● **Information given**:
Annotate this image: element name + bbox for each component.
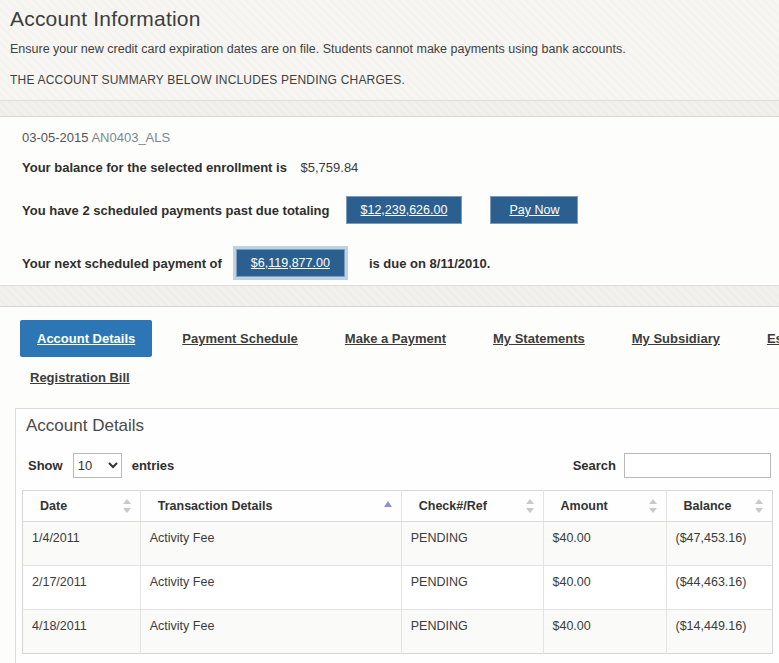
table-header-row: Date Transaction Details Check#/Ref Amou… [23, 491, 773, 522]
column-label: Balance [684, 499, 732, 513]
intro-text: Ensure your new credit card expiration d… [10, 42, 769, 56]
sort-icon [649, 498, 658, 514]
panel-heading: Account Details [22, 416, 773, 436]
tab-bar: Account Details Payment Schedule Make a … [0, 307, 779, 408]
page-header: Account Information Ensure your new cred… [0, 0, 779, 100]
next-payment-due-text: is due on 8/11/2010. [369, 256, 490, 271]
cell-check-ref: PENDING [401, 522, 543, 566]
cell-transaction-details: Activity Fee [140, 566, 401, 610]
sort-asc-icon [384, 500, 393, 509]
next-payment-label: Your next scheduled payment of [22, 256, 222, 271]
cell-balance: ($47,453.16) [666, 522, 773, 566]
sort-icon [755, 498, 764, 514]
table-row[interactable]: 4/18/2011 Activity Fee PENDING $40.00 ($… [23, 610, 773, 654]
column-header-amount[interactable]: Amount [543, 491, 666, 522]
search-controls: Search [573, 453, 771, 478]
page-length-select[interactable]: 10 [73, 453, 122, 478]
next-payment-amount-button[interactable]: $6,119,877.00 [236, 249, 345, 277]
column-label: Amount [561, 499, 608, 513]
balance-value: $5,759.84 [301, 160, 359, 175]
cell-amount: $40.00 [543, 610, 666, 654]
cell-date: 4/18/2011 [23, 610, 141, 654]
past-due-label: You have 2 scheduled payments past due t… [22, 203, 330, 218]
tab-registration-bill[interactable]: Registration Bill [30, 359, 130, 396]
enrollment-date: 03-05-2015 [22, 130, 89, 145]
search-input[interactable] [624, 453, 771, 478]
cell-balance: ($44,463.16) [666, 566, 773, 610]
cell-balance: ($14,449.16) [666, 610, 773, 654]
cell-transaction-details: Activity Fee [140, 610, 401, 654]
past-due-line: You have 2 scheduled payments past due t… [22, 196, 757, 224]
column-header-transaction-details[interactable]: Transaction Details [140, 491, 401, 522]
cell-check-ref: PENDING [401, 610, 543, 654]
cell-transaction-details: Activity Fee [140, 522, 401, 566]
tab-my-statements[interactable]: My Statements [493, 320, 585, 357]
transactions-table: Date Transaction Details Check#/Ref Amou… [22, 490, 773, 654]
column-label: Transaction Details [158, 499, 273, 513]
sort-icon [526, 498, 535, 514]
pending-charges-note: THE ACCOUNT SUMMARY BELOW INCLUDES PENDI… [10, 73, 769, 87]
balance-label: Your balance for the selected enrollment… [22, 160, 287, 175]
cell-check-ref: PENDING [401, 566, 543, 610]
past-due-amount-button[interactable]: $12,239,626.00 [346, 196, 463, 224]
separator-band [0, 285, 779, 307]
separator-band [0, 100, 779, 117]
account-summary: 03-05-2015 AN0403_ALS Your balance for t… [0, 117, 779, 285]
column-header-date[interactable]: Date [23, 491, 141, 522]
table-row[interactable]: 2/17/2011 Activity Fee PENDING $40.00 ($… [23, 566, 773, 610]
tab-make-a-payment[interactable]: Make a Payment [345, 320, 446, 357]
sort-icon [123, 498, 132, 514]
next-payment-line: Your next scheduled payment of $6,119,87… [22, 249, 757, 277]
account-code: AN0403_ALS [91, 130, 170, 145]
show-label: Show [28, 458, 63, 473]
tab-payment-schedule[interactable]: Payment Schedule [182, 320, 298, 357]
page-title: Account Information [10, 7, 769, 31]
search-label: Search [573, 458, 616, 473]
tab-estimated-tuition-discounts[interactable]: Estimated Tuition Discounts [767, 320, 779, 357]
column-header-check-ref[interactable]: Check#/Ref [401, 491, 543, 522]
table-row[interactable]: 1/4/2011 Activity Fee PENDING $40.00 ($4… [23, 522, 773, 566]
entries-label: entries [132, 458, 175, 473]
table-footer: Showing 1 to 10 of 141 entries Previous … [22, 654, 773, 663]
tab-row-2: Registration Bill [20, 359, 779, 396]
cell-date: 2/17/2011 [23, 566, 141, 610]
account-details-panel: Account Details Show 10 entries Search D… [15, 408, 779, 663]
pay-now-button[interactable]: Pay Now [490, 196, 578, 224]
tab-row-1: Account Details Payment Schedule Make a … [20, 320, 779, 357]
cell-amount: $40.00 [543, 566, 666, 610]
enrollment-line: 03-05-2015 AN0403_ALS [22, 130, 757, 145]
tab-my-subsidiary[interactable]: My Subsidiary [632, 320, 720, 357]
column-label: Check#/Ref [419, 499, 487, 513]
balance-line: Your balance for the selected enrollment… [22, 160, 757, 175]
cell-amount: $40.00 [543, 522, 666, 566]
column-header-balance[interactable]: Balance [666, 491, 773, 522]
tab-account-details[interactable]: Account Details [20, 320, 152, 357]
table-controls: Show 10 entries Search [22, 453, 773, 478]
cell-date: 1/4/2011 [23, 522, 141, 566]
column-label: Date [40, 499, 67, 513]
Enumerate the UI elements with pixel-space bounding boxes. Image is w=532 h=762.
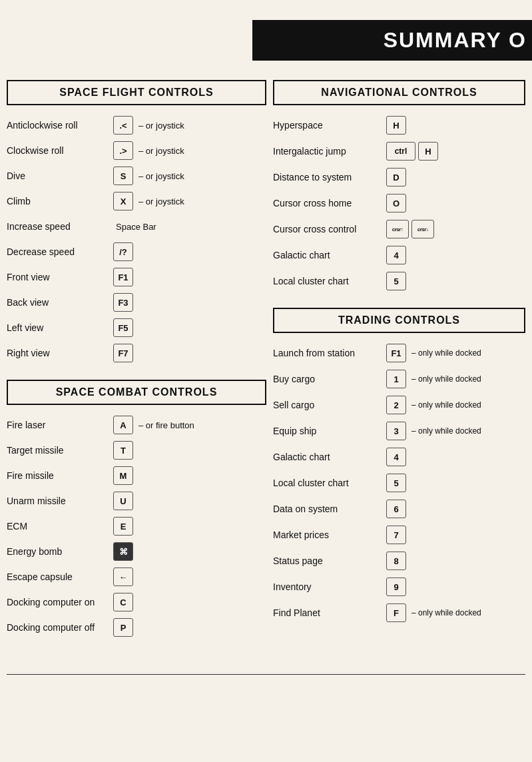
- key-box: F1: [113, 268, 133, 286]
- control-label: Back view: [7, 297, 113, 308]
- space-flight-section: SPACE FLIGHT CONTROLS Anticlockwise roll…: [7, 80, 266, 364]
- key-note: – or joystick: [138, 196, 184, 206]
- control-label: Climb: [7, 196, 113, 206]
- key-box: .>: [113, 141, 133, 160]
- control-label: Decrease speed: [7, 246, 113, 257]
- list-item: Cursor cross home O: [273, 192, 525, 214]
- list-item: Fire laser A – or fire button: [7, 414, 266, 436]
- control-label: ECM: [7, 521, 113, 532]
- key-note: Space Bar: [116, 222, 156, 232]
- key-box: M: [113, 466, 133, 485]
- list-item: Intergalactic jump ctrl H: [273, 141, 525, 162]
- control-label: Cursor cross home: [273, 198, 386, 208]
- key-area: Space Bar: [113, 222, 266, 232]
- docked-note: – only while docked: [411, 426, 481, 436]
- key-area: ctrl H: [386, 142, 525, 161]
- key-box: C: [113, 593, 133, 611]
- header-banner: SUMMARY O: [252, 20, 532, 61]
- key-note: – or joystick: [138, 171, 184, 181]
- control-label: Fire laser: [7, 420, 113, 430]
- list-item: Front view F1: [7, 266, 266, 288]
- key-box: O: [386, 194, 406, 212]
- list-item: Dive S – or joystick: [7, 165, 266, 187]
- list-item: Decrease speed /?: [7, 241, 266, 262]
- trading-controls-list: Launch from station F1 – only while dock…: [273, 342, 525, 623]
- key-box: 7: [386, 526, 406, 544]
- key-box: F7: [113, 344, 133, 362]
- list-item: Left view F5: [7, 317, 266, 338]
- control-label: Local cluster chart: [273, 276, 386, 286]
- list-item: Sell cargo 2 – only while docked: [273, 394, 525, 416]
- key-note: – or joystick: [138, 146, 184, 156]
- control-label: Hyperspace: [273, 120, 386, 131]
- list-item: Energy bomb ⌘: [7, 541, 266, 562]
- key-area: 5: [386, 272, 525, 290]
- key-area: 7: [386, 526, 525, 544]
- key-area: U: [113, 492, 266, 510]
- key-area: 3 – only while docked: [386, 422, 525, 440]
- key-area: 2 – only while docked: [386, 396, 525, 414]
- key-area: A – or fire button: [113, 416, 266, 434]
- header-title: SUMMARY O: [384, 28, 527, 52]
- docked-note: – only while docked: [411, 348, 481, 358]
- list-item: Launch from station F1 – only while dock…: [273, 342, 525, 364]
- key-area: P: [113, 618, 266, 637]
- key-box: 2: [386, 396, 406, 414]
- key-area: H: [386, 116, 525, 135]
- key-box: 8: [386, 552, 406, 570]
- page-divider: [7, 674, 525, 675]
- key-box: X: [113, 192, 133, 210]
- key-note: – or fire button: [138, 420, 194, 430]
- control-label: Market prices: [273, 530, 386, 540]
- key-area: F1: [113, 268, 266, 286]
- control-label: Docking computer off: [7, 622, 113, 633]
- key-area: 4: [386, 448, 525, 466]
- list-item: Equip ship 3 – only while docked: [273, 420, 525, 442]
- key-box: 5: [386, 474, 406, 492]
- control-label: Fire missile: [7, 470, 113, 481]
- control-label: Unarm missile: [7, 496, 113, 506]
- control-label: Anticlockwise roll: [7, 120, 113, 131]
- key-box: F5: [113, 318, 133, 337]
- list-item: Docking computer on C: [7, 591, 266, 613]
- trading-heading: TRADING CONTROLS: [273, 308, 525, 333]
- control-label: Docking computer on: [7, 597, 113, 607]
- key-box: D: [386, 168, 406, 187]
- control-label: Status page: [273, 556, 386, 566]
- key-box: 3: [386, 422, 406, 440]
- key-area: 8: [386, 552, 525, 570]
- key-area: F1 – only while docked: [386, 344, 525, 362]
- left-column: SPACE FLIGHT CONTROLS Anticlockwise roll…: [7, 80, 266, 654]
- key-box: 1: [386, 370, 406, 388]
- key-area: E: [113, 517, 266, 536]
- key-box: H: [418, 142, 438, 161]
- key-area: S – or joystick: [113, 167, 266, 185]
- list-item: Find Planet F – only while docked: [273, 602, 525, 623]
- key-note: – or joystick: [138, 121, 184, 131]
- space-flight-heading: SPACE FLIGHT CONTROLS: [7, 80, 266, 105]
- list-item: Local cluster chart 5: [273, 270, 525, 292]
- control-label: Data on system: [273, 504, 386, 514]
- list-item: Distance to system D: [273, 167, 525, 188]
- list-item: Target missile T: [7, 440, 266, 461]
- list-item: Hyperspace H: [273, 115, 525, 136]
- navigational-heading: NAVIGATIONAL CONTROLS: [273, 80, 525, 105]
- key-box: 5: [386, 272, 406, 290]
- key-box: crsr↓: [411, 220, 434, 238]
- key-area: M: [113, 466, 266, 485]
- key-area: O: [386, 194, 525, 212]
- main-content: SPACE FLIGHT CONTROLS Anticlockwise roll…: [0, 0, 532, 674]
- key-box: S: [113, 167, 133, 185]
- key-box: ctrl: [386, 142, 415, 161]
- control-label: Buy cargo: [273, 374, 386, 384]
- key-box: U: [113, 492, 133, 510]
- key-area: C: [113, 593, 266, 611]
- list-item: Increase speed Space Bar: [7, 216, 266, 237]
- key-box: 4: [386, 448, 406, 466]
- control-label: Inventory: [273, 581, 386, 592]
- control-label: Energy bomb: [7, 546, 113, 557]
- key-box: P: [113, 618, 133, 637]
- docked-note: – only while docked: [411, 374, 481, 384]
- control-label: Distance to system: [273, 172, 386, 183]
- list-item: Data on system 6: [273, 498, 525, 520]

● **What you have to do**:
The string "panel" shows up in some lines of the listing. Copy each such line.

● **Finished exercise**:
panel-heading: Account Details [22, 416, 773, 436]
account-details-panel: Account Details Show 10 entries Search D… [15, 408, 779, 663]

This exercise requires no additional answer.